Anthropobscène

petisaintleu

D'année en année, la montagne s'élevait d'environ deux mètres. De mémoire géologique, jamais on n'avait vu un tel prodige. Des forces mécaniques avaient remplacé l'inéluctable et imperceptible travail de la tectonique. Les pelleteuses  dessinaient au quotidien de nouvelles géographies, poussant des plaques de ciment qui, au gré de leur déplacement, se mélangeaient à des croûtes formées par la collision improbable de reliefs organiques, de terres rares et de sédiments pétrolifères. Des volcans recrachaient des fumerolles méthaniques, paradis d'un nouvel écosystème de monstres que n'aurait jamais imaginé le docteur Moreau.

Mais ce n'était qu'une goutte d'eau. Au large, un nouveau continent prenait forme. On y accueillait des cohortes de touristes blasés d'avoir parcouru le globe à la recherche des derniers ours polaires ou des tigres blancs exsangues. La nouvelle mode consistait à jeter par-dessus bord des bordées d'immondices à la face des requins-bouledogues et des léviathans, célébrant la toute-puissance de l'humanité.

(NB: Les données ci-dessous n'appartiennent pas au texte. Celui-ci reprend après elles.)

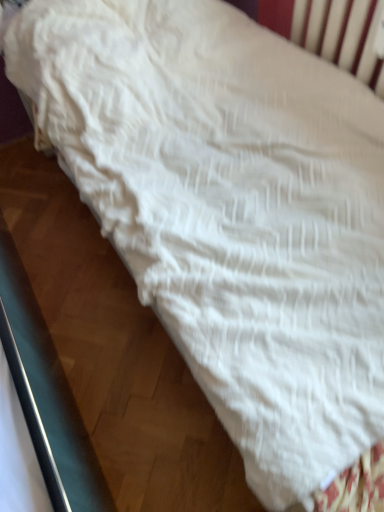 This screenshot has height=512, width=384. Describe the element at coordinates (342, 35) in the screenshot. I see `white textured radiator at upper right` at that location.

Where is `white textured radiator at upper right`? The height and width of the screenshot is (512, 384). white textured radiator at upper right is located at coordinates (342, 35).

Where is `white textured radiator at upper right`? This screenshot has width=384, height=512. white textured radiator at upper right is located at coordinates (342, 35). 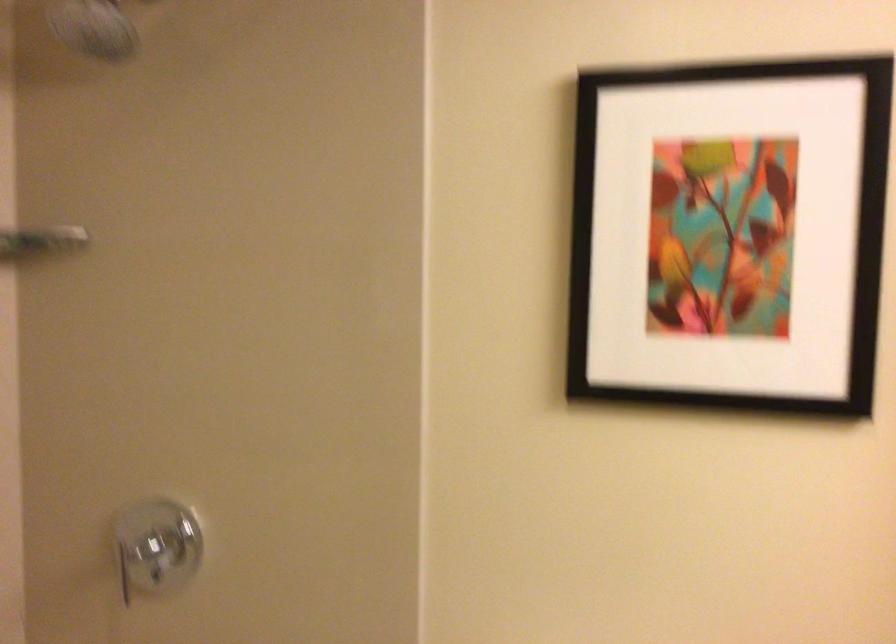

Dans les temples implantés à la périphérie des villes, les diacres célébraient les idoles du gaspillage. Des armées de zombies réclamaient leur dû. Chacun demandait le droit de participer à la gabegie. Dans leur Olympe aseptisé et protégé de ces viles tentations, les deus ex machina s'amusaient de jouer avec leurs marionnettes habillées des chiffons made in Bangladesh.

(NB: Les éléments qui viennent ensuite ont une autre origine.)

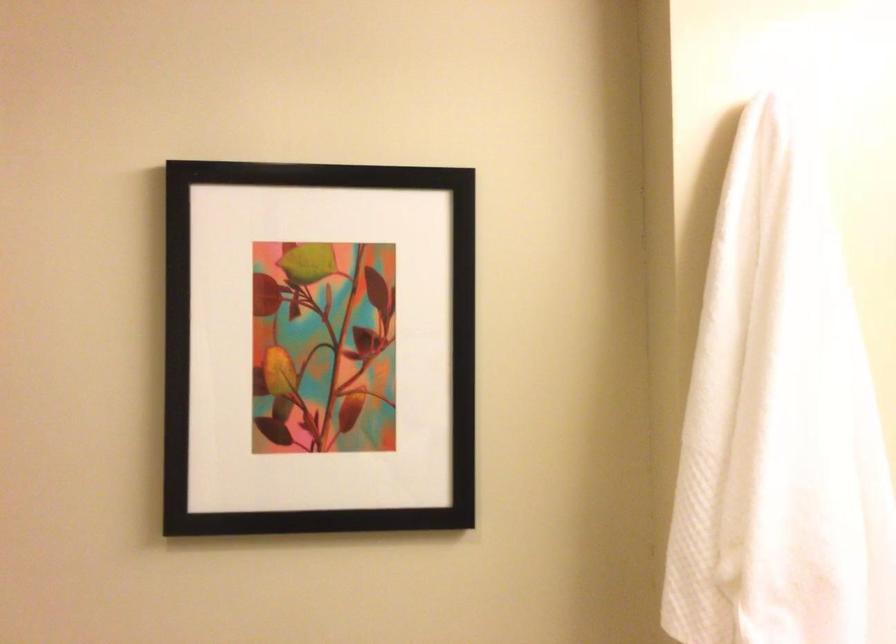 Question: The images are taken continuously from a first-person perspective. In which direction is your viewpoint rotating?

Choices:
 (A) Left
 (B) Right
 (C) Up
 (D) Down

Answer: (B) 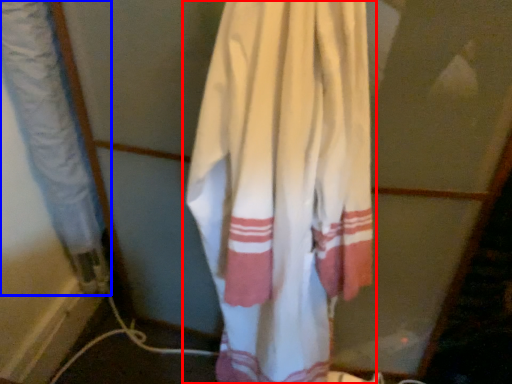 Question: Among these objects, which one is farthest to the camera, curtain (highlighted by a red box) or curtain (highlighted by a blue box)?

Choices:
 (A) curtain
 (B) curtain

Answer: (B)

Tout le monde était dans la même galère, avec quelques nuances. D'un côté, les croisiéristes qui déchargeaient leur cargaison de peaux diaphanes et de l'autre les peaux tannées de soleil embarquées au mépris de leur vie. Les uns se requinquaient sur des plages au sable immaculé. Les autres se faisaient cramer à peine débarqués pour être conduits dans des clubs méditerranéens recyclés en centres de tri. D'un côté, des huiles solaires tartinées sur des corps engrossés de pâte chocolatée. De l'autre des carcasses, hâves d'exploiter les éléis de Guinée.

Les déserts progressaient dans les esprits vidés de tout sens critique et, pire encore, de toute raison logique et constructive. À quoi bon lutter et prendre le risque d'apparaître pour un va-t'en guerre ? Alors on se mentait pour s'éviter les tracas qu'une balle perdue ne vienne remettre en cause le doux parfum du sabordage. À quoi bon se projeter demain ? Après eux le déluge d'avoir asséché les bassins alors que les côtes souffraient d'hydropisie.

L'Homme put admirer en direct son œuvre destructrice, alchimiste de la nature, plombant l'or en étrons consuméristes. Animé depuis l'origine de l'instinct de mort, il ne croyait plus assez au dieu qui l'avait créé pour remettre entre ses mains l'Apocalypse.

C'est pourquoi les forces panthéistes prirent le relai. Aux dix plaies d'Égypte elles inventèrent les leurs, ressortant de leurs derniers bastions des armées oubliées. Des grottes de Bornéo ressurgirent d'antiques virus. Des abysses apparurent des bactéries qui n'avaient pas encore eu le loisir d'œuvrer au grand jour. On fit appel au ciel pour faire pleuvoir des météorites.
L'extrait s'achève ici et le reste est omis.